Warum können die Europäer nicht aus gemeinsame­n übernation­alen Wahllisten Abgeordnet­e wählen?

Sozialdemo­kraten, Liberale und Grüne hatten das gefordert. Doch der Vorschlag wurde abgelehnt. Denn es gibt die Befürchtun­g, dass noch weniger Bürger zur Europawahl gehen, wenn sie sich zwischen Abgeordnet­ennamen entscheide­n sollen, die sie noch nie gehört haben.

Bei der Europawahl 2014 war der siegreiche Spitzenkan­didat der Konservati­ven auch der nächste Kommission­spräsident. Bleibt es bei diesem Modell?
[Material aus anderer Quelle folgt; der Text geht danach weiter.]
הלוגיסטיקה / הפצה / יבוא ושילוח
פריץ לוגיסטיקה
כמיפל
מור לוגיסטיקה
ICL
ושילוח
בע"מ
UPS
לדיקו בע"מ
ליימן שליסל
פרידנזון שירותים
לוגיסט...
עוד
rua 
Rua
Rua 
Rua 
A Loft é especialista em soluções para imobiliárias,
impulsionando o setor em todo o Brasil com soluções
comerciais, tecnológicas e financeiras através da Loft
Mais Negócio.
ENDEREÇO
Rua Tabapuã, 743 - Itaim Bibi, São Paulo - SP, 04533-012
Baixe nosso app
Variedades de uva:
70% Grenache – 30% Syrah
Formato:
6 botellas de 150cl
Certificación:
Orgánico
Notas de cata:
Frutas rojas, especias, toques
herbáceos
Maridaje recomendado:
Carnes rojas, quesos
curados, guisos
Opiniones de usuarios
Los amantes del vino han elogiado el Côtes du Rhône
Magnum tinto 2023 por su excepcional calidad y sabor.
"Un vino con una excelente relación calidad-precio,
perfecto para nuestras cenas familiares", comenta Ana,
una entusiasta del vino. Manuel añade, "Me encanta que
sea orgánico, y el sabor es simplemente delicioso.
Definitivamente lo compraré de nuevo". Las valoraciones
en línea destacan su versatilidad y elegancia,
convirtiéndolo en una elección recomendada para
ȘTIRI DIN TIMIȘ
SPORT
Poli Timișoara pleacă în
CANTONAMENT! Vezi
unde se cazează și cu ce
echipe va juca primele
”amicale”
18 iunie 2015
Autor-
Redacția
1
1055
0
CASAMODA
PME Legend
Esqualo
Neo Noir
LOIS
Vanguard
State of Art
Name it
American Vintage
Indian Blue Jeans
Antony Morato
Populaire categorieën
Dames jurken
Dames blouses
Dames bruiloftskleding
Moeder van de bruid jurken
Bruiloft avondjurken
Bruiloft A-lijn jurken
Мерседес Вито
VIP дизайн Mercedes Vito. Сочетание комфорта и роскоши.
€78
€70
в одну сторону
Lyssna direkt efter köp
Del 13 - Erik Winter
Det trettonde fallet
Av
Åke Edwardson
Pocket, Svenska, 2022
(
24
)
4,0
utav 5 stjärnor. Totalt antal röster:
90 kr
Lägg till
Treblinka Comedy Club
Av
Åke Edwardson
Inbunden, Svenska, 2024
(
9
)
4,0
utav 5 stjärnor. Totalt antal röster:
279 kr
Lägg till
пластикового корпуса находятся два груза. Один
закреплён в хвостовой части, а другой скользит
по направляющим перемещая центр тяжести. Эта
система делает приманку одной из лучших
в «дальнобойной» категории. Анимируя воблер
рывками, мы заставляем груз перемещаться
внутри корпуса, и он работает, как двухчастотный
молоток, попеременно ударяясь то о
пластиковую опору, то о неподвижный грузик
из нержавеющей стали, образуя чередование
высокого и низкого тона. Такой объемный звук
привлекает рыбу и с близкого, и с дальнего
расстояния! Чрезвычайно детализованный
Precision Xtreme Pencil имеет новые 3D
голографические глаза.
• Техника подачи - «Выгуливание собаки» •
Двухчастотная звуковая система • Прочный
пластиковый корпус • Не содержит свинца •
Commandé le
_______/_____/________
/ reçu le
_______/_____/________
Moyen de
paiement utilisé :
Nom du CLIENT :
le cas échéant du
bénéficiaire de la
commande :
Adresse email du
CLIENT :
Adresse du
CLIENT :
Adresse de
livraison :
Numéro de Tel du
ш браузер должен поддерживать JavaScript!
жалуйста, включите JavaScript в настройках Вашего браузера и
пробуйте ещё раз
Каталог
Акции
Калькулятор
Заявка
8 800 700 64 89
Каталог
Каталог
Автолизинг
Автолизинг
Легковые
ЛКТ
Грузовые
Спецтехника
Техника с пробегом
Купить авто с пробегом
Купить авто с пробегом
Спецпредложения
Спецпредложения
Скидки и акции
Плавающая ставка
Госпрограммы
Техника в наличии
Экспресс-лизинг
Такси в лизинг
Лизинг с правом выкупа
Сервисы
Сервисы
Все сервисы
Das EU-Parlament fordert das. Aber im Kreis der Staats- und Regierungs­chefs gibt es Kritik an diesem Weg, der nicht durch die europäisch­en Verträge gedeckt ist. Dort heißt es nämlich, dass der EU-Gipfel den neuen Kommission­schef „im Lichte der Ergebnisse der Europawahl“bestimmen soll. Das wollen sich die Abgeordnet­en aber nicht gefallen lassen, weil eine Direktwahl für den wichtigste­n EU-Job mehr Menschen an die Wahlurnen bringen könnte.

Wann werden die Weichen für die Europawahl denn endgültig gestellt?

Am 23. Februar kommen die Staatsund Regierungs­chefs in der bulgarisch­en Hauptstadt Sofia zu einem informelle­n Gipfeltref­fen zusammen. Dann soll über alle Fragen rund um die Wahl gesprochen werden. Ob es dann auch schon Entscheidu­ngen gibt, ist allerdings offen.